Exercise brief
Once the line holding "[Advertisement] (205, 148)" is found, output it and all remaining lines of the data exactly, with every picture left out.

Information provided
Segment Open
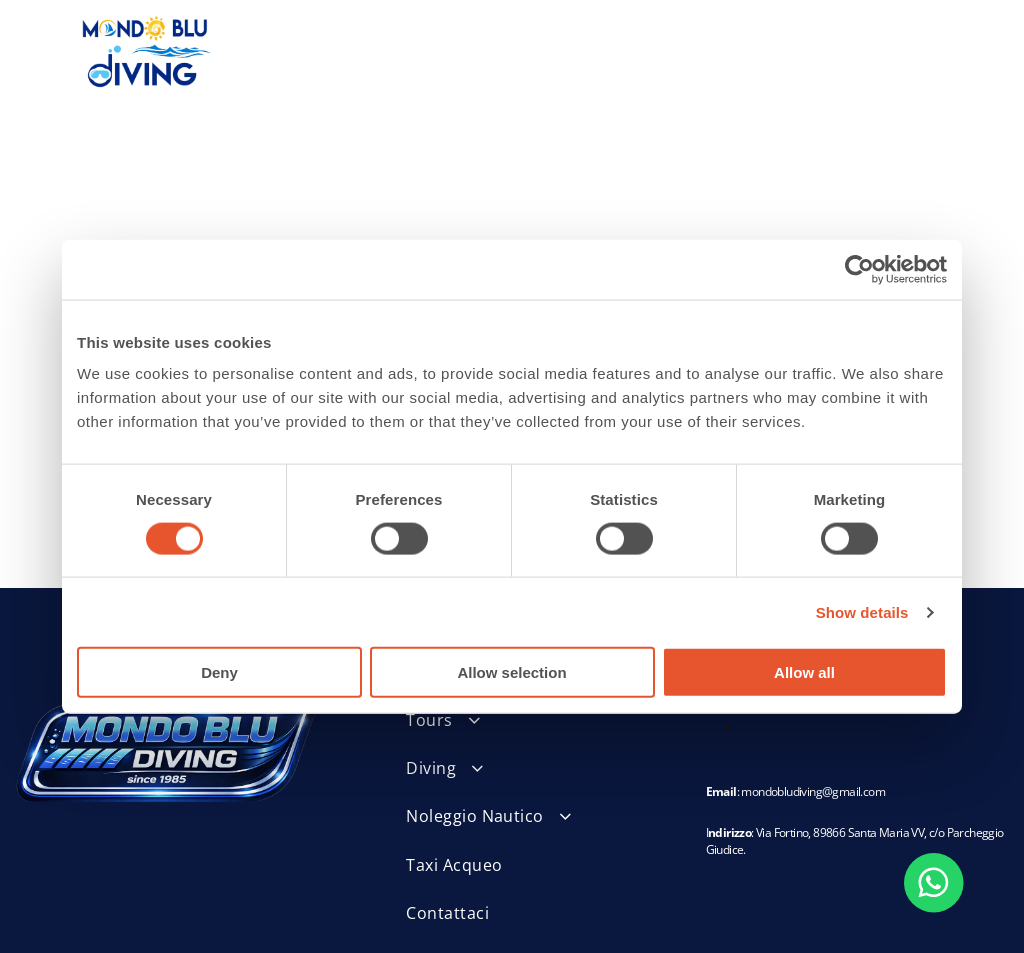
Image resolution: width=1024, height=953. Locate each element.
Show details (862, 612)
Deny (219, 672)
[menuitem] (532, 720)
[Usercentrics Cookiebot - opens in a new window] (859, 269)
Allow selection (511, 672)
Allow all (804, 672)
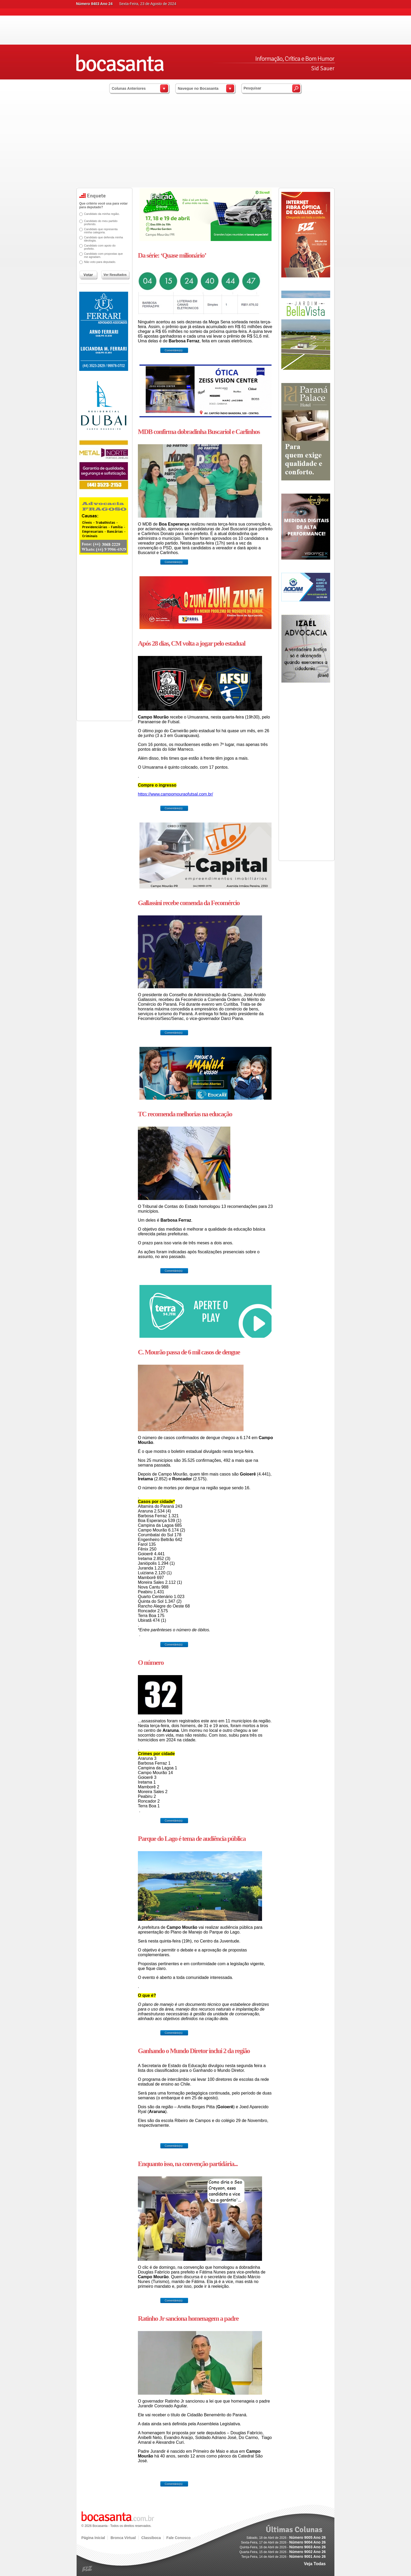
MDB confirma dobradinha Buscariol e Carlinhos (199, 432)
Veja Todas (315, 2563)
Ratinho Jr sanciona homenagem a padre (188, 2318)
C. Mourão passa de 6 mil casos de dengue (189, 1352)
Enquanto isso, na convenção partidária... (187, 2164)
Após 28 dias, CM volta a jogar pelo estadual (191, 643)
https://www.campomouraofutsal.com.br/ (175, 794)
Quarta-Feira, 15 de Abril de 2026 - (282, 2552)
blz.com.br (87, 2569)
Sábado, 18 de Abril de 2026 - (286, 2538)
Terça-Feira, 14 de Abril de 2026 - (283, 2557)
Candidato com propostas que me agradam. (103, 255)
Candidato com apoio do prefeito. (99, 247)
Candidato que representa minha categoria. (101, 231)
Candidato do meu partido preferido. (101, 222)
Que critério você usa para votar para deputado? (103, 205)
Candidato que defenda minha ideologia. (103, 239)
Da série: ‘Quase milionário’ (172, 255)
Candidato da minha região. (102, 213)
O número (151, 1662)
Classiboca (151, 2538)
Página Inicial (93, 2538)
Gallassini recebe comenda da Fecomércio (189, 903)
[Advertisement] (205, 148)
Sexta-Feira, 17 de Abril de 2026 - (283, 2542)
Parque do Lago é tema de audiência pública (191, 1838)
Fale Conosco (178, 2538)
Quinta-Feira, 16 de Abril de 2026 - (283, 2547)
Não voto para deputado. (100, 261)
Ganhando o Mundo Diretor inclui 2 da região (194, 2051)
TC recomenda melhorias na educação (185, 1114)
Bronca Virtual (123, 2538)
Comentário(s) (173, 350)
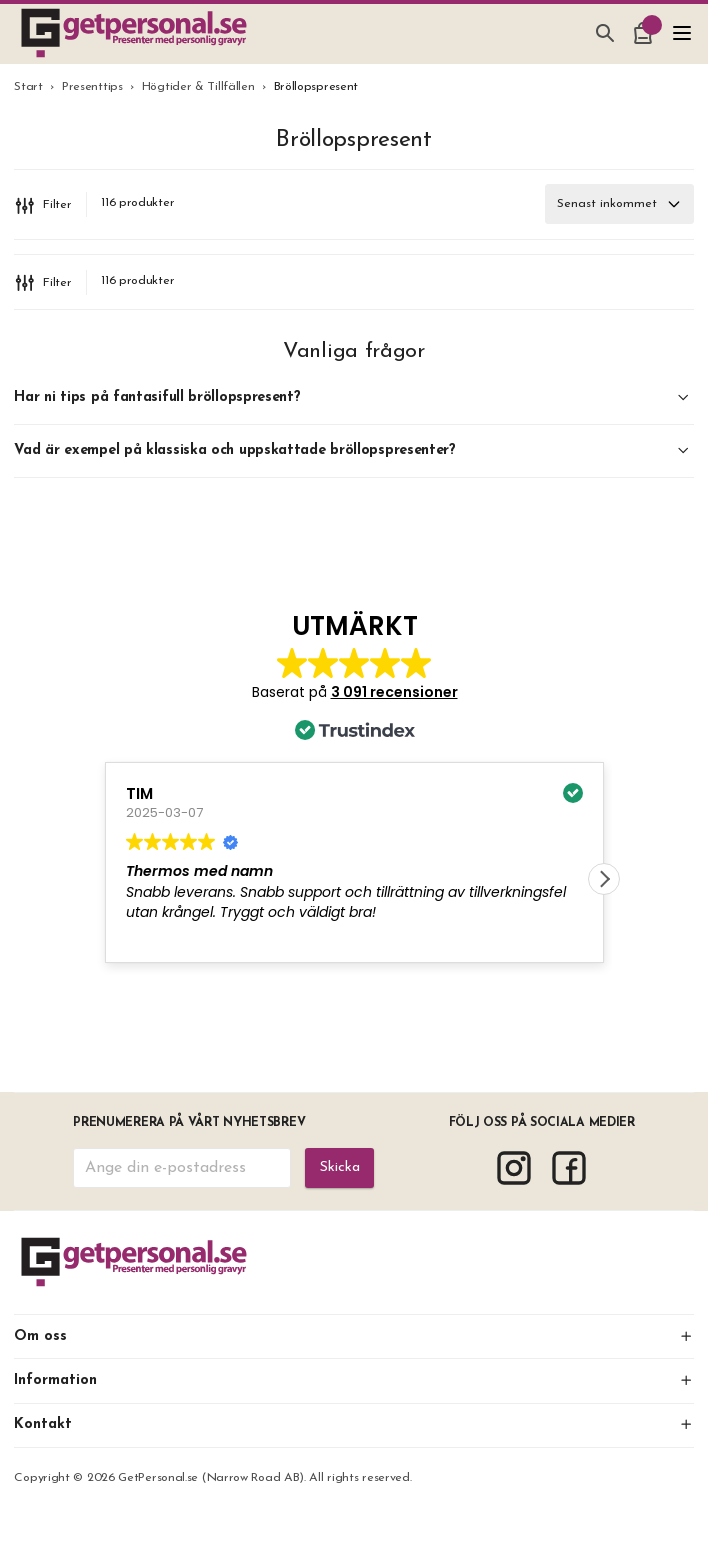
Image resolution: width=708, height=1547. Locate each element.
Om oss (353, 1336)
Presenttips (92, 87)
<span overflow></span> (354, 805)
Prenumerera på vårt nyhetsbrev (189, 1123)
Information (353, 1380)
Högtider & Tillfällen (198, 87)
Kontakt (353, 1424)
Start (28, 87)
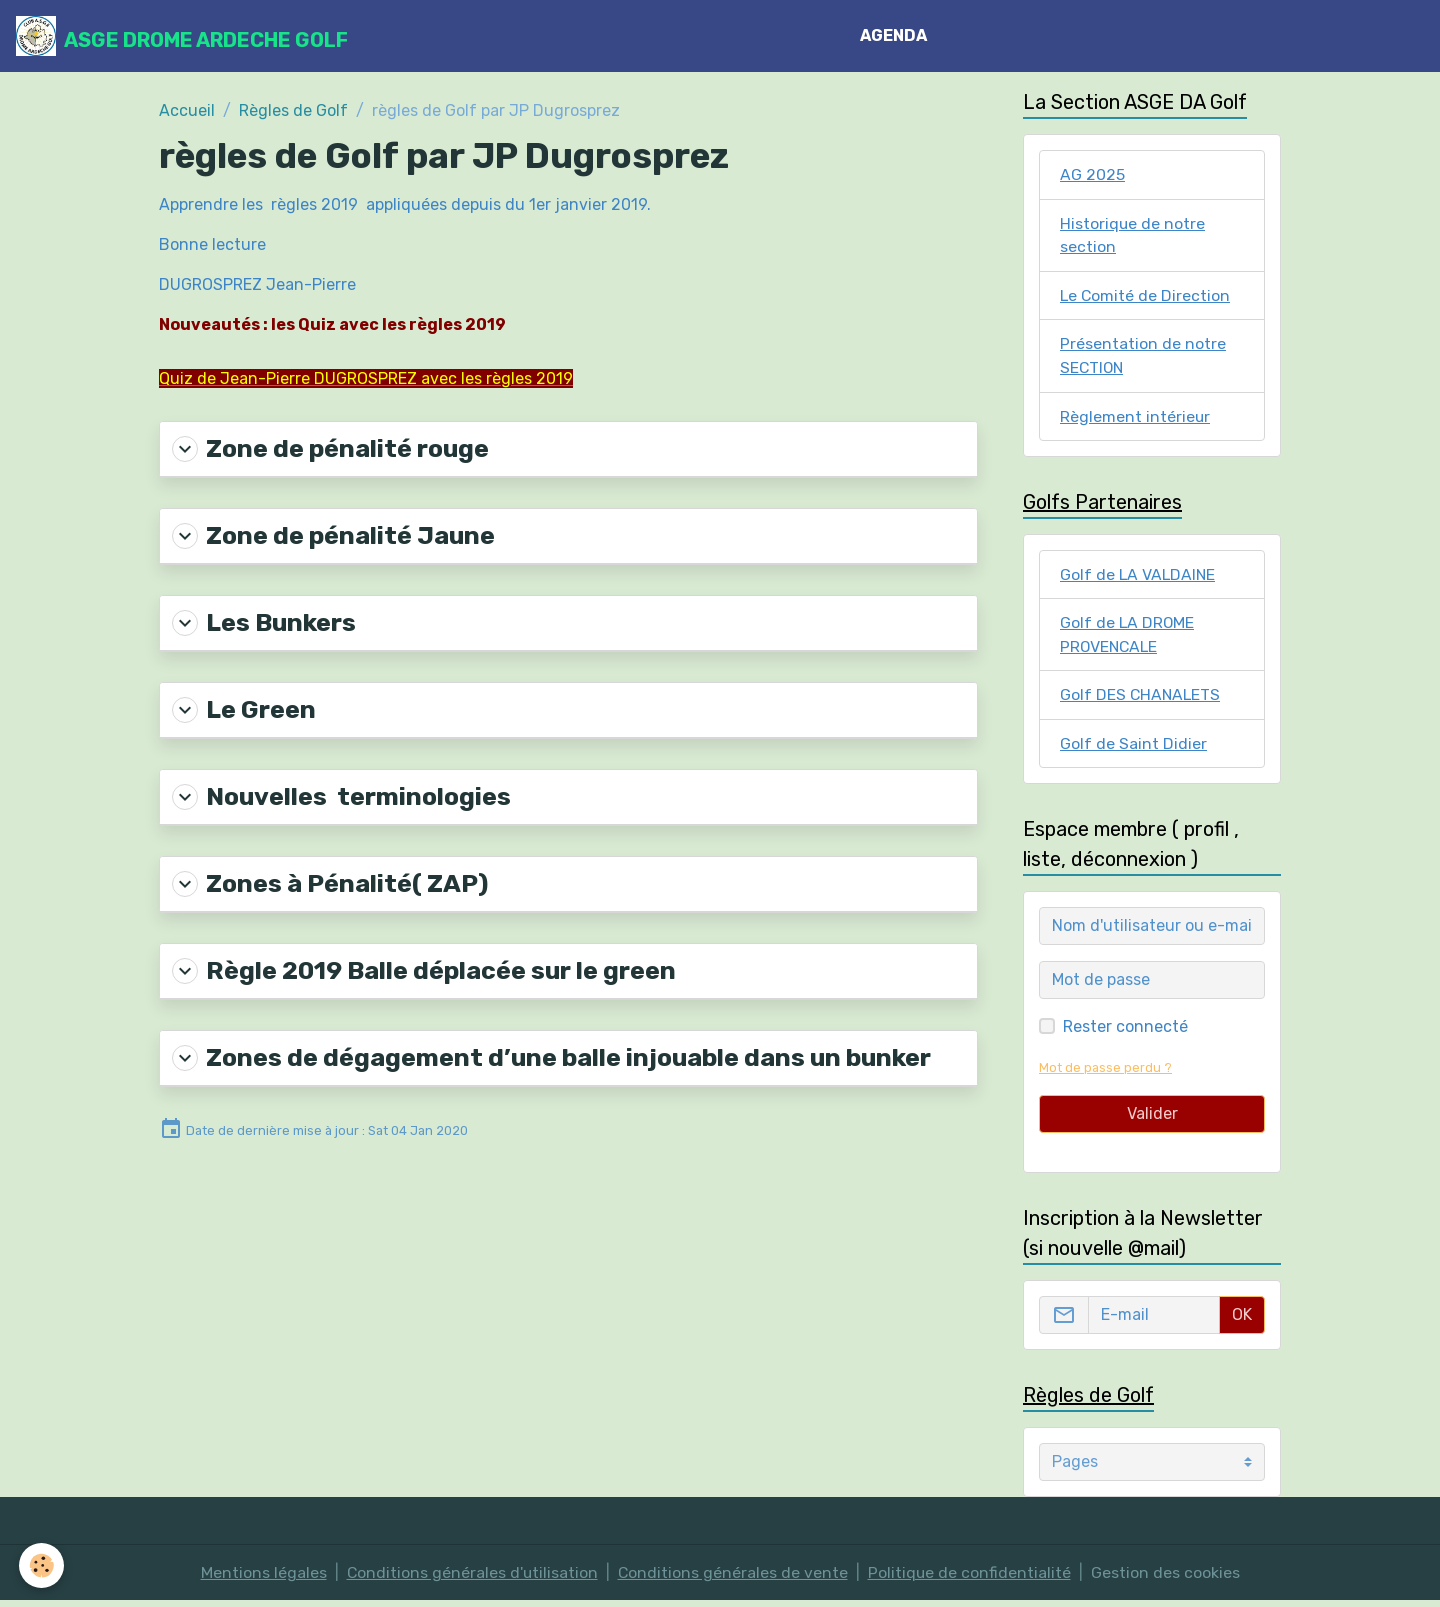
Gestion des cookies (1167, 1578)
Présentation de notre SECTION (1143, 357)
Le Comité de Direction (1146, 296)
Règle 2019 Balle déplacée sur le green (421, 968)
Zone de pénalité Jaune (331, 535)
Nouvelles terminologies (339, 794)
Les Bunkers (263, 621)
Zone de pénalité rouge (328, 448)
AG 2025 (1092, 174)
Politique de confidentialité (971, 1578)
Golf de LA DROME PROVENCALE (1128, 638)
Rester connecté (1125, 1032)
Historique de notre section (1133, 235)
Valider (1152, 1119)
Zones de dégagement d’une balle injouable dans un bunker (544, 1054)
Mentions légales (262, 1578)
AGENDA (894, 35)
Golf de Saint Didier (1133, 748)
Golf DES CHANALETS (1141, 699)
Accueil (187, 110)
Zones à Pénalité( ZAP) (328, 881)
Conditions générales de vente (733, 1578)
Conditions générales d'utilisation (471, 1578)
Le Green (243, 708)
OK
Segment Closed
Your response
[Advertisement] (205, 148)
Sexta-Feira, 17 de Abril de 2026 - (283, 2542)
Parque do Lago é tema de audiência pública (191, 1838)
Fale Conosco (178, 2538)
Quinta-Feira, 16 de Abril de 2026 - (283, 2547)
Não voto para deputado. (100, 261)
Ganhando o Mundo Diretor inclui 2 da região (194, 2051)
TC recomenda melhorias na educação (185, 1114)
Bronca Virtual (123, 2538)
Comentário(s) (173, 350)
Image resolution: width=708, height=1547. Locate each element.
Om oss (353, 1336)
Presenttips (92, 87)
<span overflow></span> (354, 805)
Prenumerera på vårt nyhetsbrev (189, 1123)
Information (353, 1380)
Högtider & Tillfällen (198, 87)
Kontakt (353, 1424)
Start (28, 87)
Gestion des cookies (1167, 1578)
Présentation de notre SECTION (1143, 357)
Le Comité de Direction (1146, 296)
Règle 2019 Balle déplacée sur le green (421, 968)
Zone de pénalité Jaune (331, 535)
Nouvelles terminologies (339, 794)
Les Bunkers (263, 621)
Zone de pénalité rouge (328, 448)
AG 2025 (1092, 174)
Politique de confidentialité (971, 1578)
Golf de LA DROME PROVENCALE (1128, 638)
Rester connecté (1125, 1032)
Historique de notre section (1133, 235)
Valider (1152, 1119)
Zones de dégagement d’une balle injouable dans un bunker (544, 1054)
Mentions légales (262, 1578)
AGENDA (894, 35)
Golf de Saint Didier (1133, 748)
Golf DES CHANALETS (1141, 699)
Accueil (187, 110)
Zones à Pénalité( ZAP) (328, 881)
Conditions générales de vente (733, 1578)
Conditions générales d'utilisation (471, 1578)
Le Green (243, 708)
OK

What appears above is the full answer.